Start of Records shown

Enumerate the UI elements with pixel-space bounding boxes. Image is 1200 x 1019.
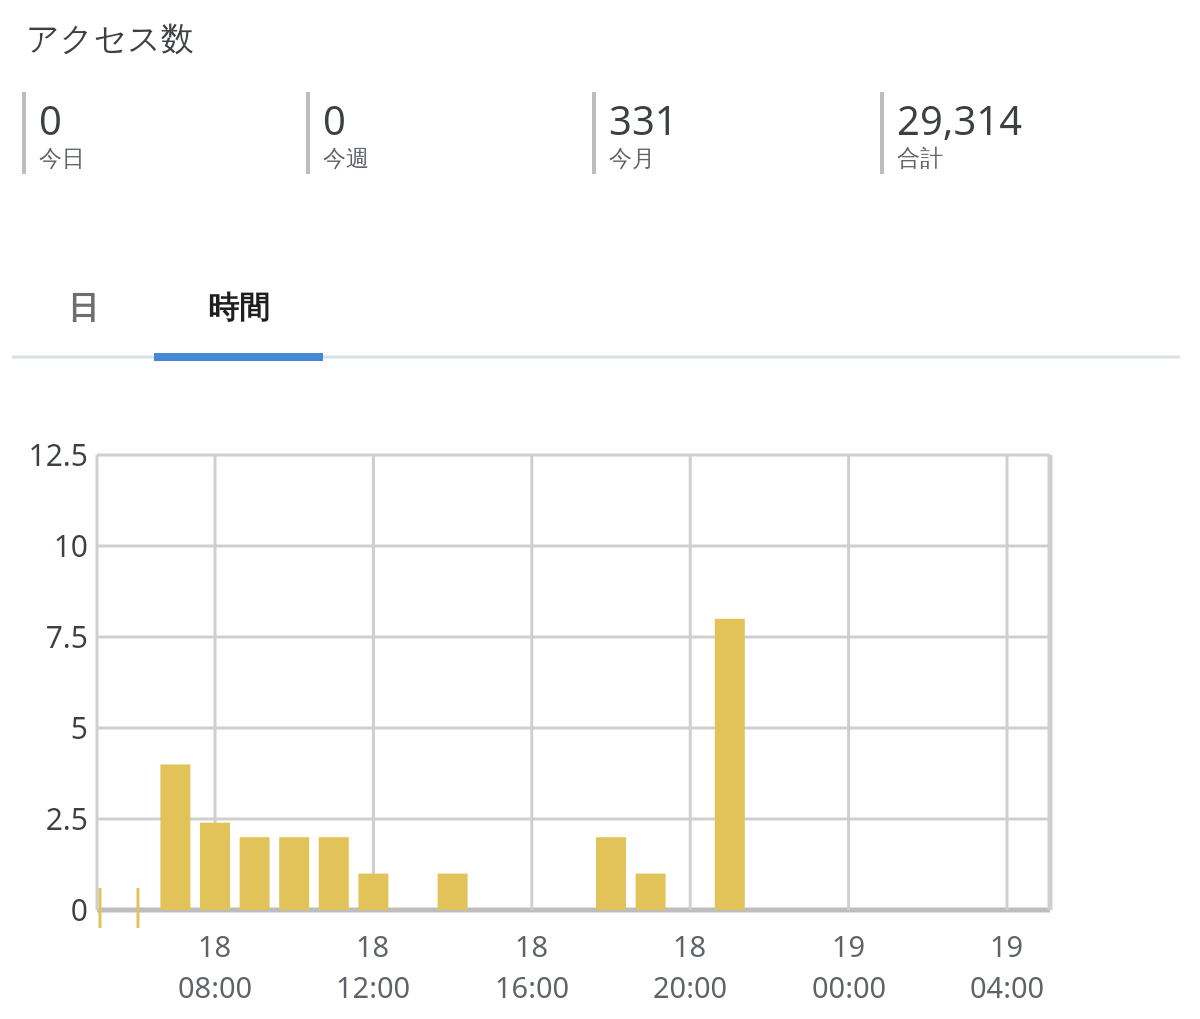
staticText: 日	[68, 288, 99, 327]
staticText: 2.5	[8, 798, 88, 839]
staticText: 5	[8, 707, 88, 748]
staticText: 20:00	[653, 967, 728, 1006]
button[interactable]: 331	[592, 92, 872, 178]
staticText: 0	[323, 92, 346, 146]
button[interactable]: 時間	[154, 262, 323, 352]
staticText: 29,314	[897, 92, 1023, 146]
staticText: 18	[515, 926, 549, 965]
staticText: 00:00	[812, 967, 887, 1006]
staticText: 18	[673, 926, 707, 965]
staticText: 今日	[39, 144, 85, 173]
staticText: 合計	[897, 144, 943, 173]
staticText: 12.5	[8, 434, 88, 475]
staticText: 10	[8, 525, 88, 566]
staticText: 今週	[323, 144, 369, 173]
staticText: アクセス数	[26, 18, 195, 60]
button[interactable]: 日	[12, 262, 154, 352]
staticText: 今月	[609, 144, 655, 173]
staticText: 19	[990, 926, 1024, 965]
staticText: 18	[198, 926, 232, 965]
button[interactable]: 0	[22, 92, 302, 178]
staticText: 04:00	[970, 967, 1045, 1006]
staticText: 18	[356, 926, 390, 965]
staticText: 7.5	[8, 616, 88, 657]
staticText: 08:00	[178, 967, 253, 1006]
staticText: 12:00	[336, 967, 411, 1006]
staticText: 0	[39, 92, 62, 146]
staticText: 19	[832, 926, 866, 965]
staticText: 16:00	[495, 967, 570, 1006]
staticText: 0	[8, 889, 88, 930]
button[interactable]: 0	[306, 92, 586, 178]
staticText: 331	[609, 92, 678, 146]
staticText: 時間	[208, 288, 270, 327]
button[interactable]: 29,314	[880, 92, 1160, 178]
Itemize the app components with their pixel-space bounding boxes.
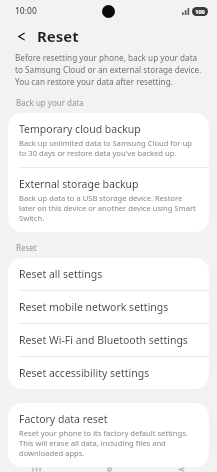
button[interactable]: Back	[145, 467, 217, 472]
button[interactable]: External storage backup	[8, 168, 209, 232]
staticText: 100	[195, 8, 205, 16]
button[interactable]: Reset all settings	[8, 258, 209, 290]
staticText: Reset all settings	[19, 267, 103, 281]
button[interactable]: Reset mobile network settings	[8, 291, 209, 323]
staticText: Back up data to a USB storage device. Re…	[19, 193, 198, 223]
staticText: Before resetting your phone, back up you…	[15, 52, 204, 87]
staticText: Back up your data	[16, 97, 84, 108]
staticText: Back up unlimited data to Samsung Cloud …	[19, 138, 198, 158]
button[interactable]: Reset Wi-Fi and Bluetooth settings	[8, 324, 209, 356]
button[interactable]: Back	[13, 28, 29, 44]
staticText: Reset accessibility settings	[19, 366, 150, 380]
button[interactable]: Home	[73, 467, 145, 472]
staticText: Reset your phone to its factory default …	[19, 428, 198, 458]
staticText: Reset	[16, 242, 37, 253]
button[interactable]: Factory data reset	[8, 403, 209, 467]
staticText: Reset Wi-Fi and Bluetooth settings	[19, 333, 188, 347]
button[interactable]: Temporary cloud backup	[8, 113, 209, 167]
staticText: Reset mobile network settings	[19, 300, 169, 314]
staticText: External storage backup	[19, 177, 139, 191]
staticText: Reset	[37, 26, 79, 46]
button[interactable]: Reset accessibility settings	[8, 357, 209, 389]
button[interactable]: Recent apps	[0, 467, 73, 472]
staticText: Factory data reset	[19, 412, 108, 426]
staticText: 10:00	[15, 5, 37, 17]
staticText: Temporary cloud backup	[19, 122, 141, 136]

End of Records shown

#### About this exercise:
Using the material above, gather every line that includes "Temporary".

#### Answer space:
button[interactable]: Temporary cloud backup	[8, 113, 209, 167]
staticText: Temporary cloud backup	[19, 122, 141, 136]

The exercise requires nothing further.